Monsieur le président Lagarde, la France est confrontée à une menace durable, endogène, diffuse et élevée – nous le savons, et François Molins, qui exerce avec brio des responsabilités éminentes dans la lutte contre le terrorisme et la répression de celui-ci, le sait mieux que quiconque. À l'occasion d'un entretien télévisé, il a effectivement indiqué – ce qui est la réalité – qu'après exécution de leur peine, un certain nombre de détenus recouvreront la liberté, en application du droit et des termes de la condamnation dont ils ont fait l'objet. Vous en avez donné les ordres de grandeur : sur environ 70 000 détenus, 1 500 ou 1 600 font l'objet d'un suivi pour radicalisation ; 500 ont été condamnés ou sont poursuivis pour des faits liés au terrorisme ; une vingtaine d'individus environ seront libérés au cours de l'année 2018 et une vingtaine d'autres au cours de l'année 2019.
Premier élément de réponse à votre question : par deux lois, respectivement de juin et juillet 2016, les conditions d'exécution des peines et de libération conditionnelle ont été durcies et renforcées, adaptées à la spécificité terroriste.
Par ailleurs, des procédures, sur lesquelles je ne m'étendrai pas, ont été mises en place pour que les services du renseignement pénitentiaire et l'ensemble des services intéressés – préfectures, gendarmerie et police nationale – puissent assurer un suivi particulier des individus qui entrent dans ces catégories et sont, le moment venu, remis en liberté.
Pour ce qui est des mineurs – car il existe des mineurs détenus ou, du moins, suivis pour des faits comparables – , un dispositif spécifique d'accompagnement permanent a été mis en place.
Avec le renforcement très net des moyens opérationnels mis à la disposition des services de police, de gendarmerie et de la DGSI – la direction générale de la sécurité intérieure – , dans le cadre de l'augmentation des effectifs que l'Assemblée nationale et le Sénat ont votée, ce dispositif nous permet de mettre en place un suivi effectif des personnes se trouvant dans la situation que vous indiquez. C'est un suivi extrêmement attentif, respectueux de la loi, bien entendu, mais dénué de naïveté, qu'il faut mettre en oeuvre et pour lequel l'ensemble des services de l'État se sont organisés.

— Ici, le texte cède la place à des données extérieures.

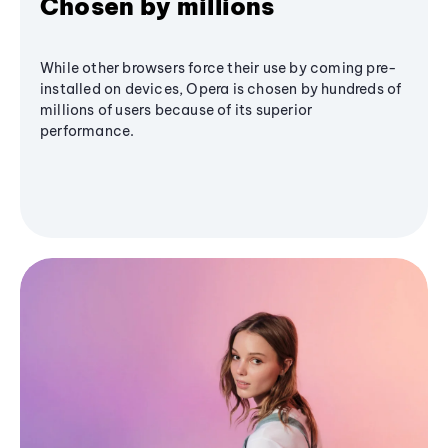
Chosen by millions
While other browsers force their use by coming pre-
installed on devices, Opera is chosen by hundreds of
millions of users because of its superior
performance.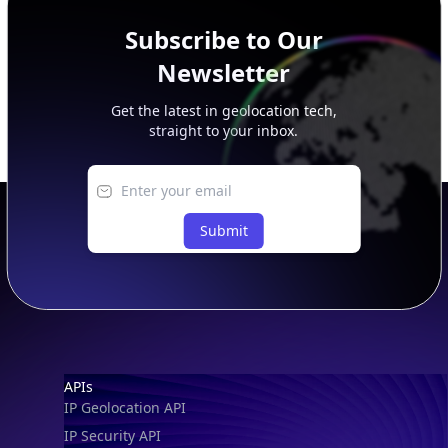
Subscribe to Our
Newsletter
Get the latest in geolocation tech,
straight to your inbox.
Submit
Footer
APIs
IP Geolocation API
IP Security API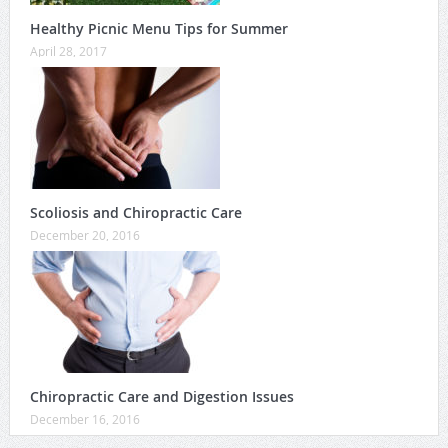
Healthy Picnic Menu Tips for Summer
April 28, 2017
Scoliosis and Chiropractic Care
December 20, 2016
Chiropractic Care and Digestion Issues
December 16, 2016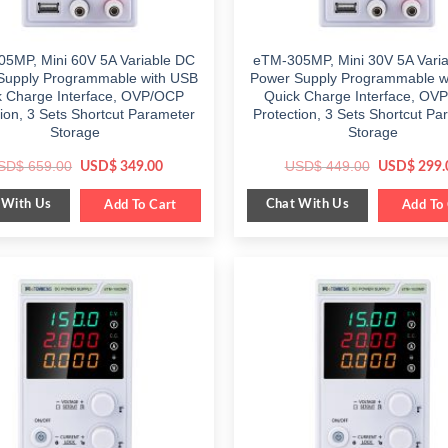
5MP, Mini 60V 5A Variable DC
eTM-305MP, Mini 30V 5A Vari
Supply Programmable with USB
Power Supply Programmable w
k Charge Interface, OVP/OCP
Quick Charge Interface, OV
tion, 3 Sets Shortcut Parameter
Protection, 3 Sets Shortcut Pa
Storage
Storage
Original
Current
Original
SD$
659.00
USD$
449.00
USD$
349.00
USD$
299.
price
price
price
was:
is:
was:
 With Us
Chat With Us
$ 659.00.
Add To Cart
$ 349.00.
$ 449.00.
Add To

Vous appelez de vos voeux, monsieur le député, une meilleure coordination ou de meilleurs échanges d'informations entre les services de l'État et les maires. Vous savez comme moi, et pour les mêmes raisons que moi, que, lorsque l'État et une municipalité entretiennent de bonnes relations, lorsque leurs échanges sont fluides, cela peut apporter un plus très net en matière de sécurité. Le procureur Molins a lui-même indiqué qu'il jugeait nécessaire d'aller encore au-delà dans la qualité et l'intensité des relations entre les services de l'État et les maires.
Je crois qu'il a raison, mais vous savez comme moi, monsieur le député, que cet échange d'informations est très compliqué à mettre en oeuvre. Il exige une confiance, qui ne se décrète pas, et une volonté telle que certains élus ont dit – et je le respecte – qu'ils ne souhaitaient pas s'inscrire dans cette logique, car ils ne sauraient pas forcément quoi faire des informations susceptibles d'être échangées.
Il faut donc « protocoliser » – pardon pour ce terme – , organiser de la meilleure façon possible la relation entre les maires, qui jouent un rôle éminent en matière de sécurité et ont accès à certaines informations, et les services de l'État. Nous y sommes prêts mais je sais – et je ne veux pas en cacher la difficulté – que cet exercice est redoutablement délicat et exigera des discussions longues avec chacun de maires concernés.